In the lines below, count those containing the word "erscheinen" and give the number alone.

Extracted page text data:
↓

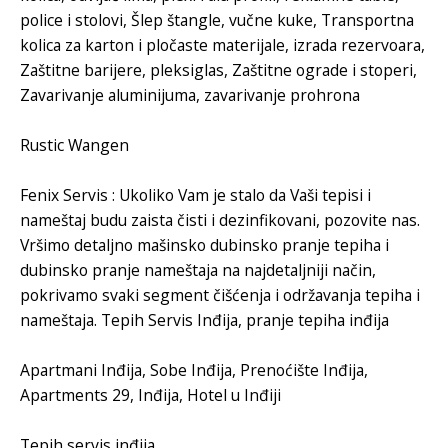
police i stolovi
,
Šlep štangle
,
vučne kuke
,
Transportna
kolica za karton i pločaste materijale
,
izrada rezervoara
,
Zaštitne barijere, pleksiglas
,
Zaštitne ograde i stoperi
,
Zavarivanje aluminijuma
,
zavarivanje prohrona
Rustic Wangen
Fenix Servis
: Ukoliko Vam je stalo da Vaši tepisi i
nameštaj budu zaista čisti i dezinfikovani, pozovite nas.
Vršimo detaljno mašinsko
dubinsko pranje tepiha
i
dubinsko pranje nameštaja
na najdetaljniji način,
pokrivamo svaki segment čišćenja i održavanja tepiha i
nameštaja.
Tepih Servis Inđija
,
pranje tepiha inđija
Apartmani Inđija
,
Sobe Inđija
,
Prenoćište Inđija
,
Apartments 29, Inđija
,
Hotel u Inđiji
Tepih servis inđija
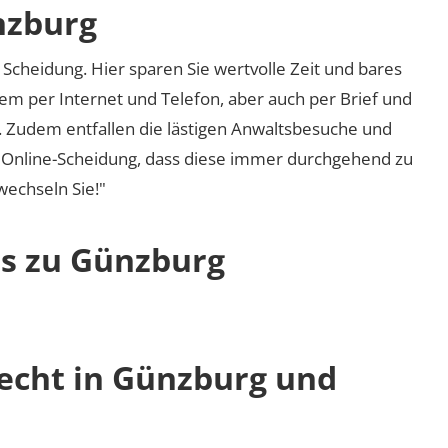
nzburg
Scheidung. Hier sparen Sie wertvolle Zeit und bares
em per Internet und Telefon, aber auch per Brief und
nd. Zudem entfallen die lästigen Anwaltsbesuche und
r Online-Scheidung, dass diese immer durchgehend zu
 wechseln Sie!"
os zu Günzburg
recht in Günzburg und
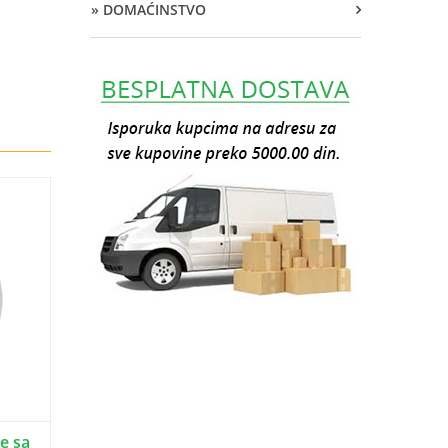
» DOMAĆINSTVO
e sa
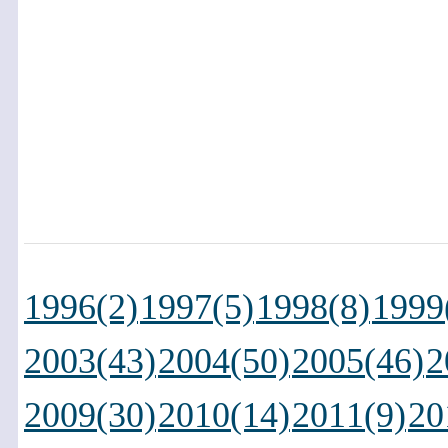
1996(2)
1997(5)
1998(8)
1999
2003(43)
2004(50)
2005(46)
2
2009(30)
2010(14)
2011(9)
20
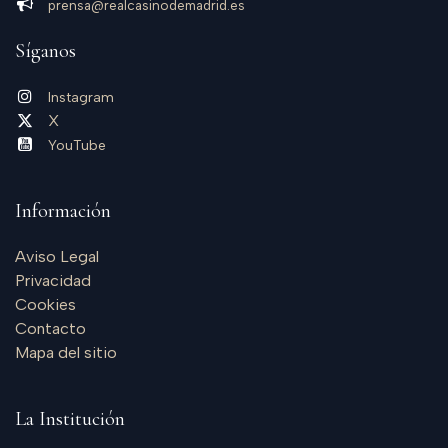
prensa@realcasinodemadrid​.es
Síganos
Instagram
X
YouTube
Información
Aviso Legal
Privacidad
Cookies
Contacto
Mapa del sitio
La Institución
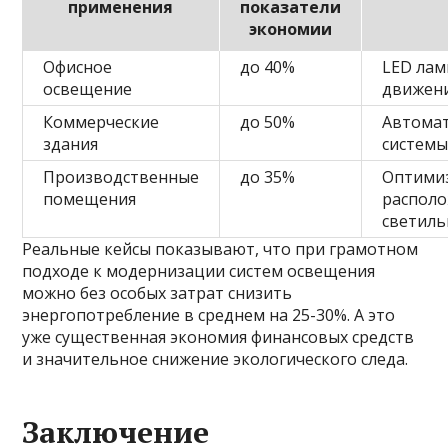
применения
показатели
экономии
Офисное
до 40%
LED лам
освещение
движен
Коммерческие
до 50%
Автома
здания
системы
Производственные
до 35%
Оптими
помещения
распол
светил
Реальные кейсы показывают, что при грамотном
подходе к модернизации систем освещения
можно без особых затрат снизить
энергопотребление в среднем на 25-30%. А это
уже существенная экономия финансовых средств
и значительное снижение экологического следа.
Заключение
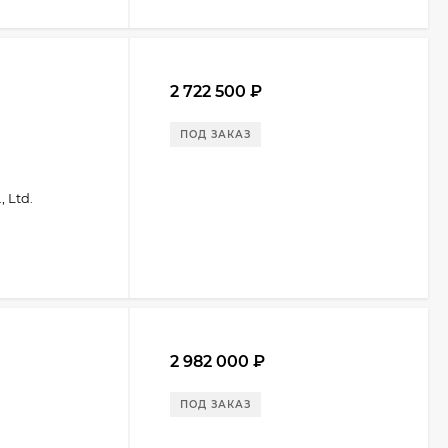
2 722 500
₽
ПОД ЗАКАЗ
 Ltd.
2 982 000
₽
ПОД ЗАКАЗ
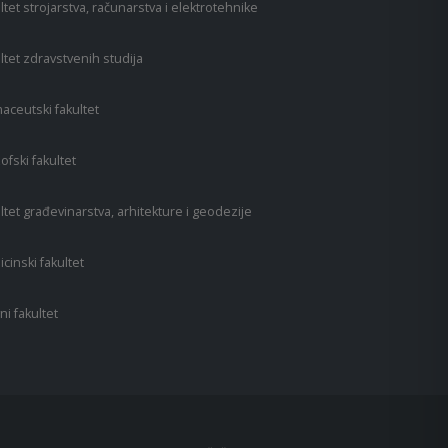
ltet strojarstva, računarstva i elektrotehnike
ltet zdravstvenih studija
aceutski fakultet
zofski fakultet
ltet građevinarstva, arhitekture i geodezije
cinski fakultet
ni fakultet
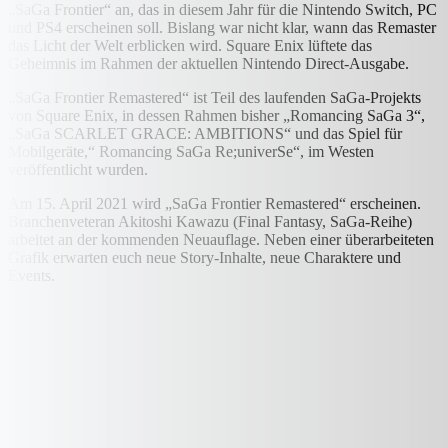
„SaGa Frontier“ an, das in diesem Jahr für die Nintendo Switch, PC
und PS4 erscheinen soll. Bislang war nicht klar, wann das Remaster
das Licht der Welt erblicken wird. Square Enix lüftete das
Geheimnis im Rahmen der aktuellen Nintendo Direct-Ausgabe.
„SaGa Frontier Remastered“ ist Teil des laufenden SaGa-Projekts
von Square Enix, in dessen Rahmen bisher „Romancing SaGa 3“,
„SaGa SCARLET GRACE: AMBITIONS“ und das Spiel für
Mobilgeräte,“ Romancing SaGa Re;univerSe“, im Westen
veröffentlicht wurden.
Am 15. April 2021 wird „SaGa Frontier Remastered“ erscheinen.
Branchenveteran Akitoshi Kawazu (Final Fantasy, SaGa-Reihe)
arbeitet an der kommenden Neuauflage. Neben einer überarbeiteten
Grafik erwarten euch neue Story-Inhalte, neue Charaktere und
Events.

↑

● **RESULT OF THIS TASK**: 2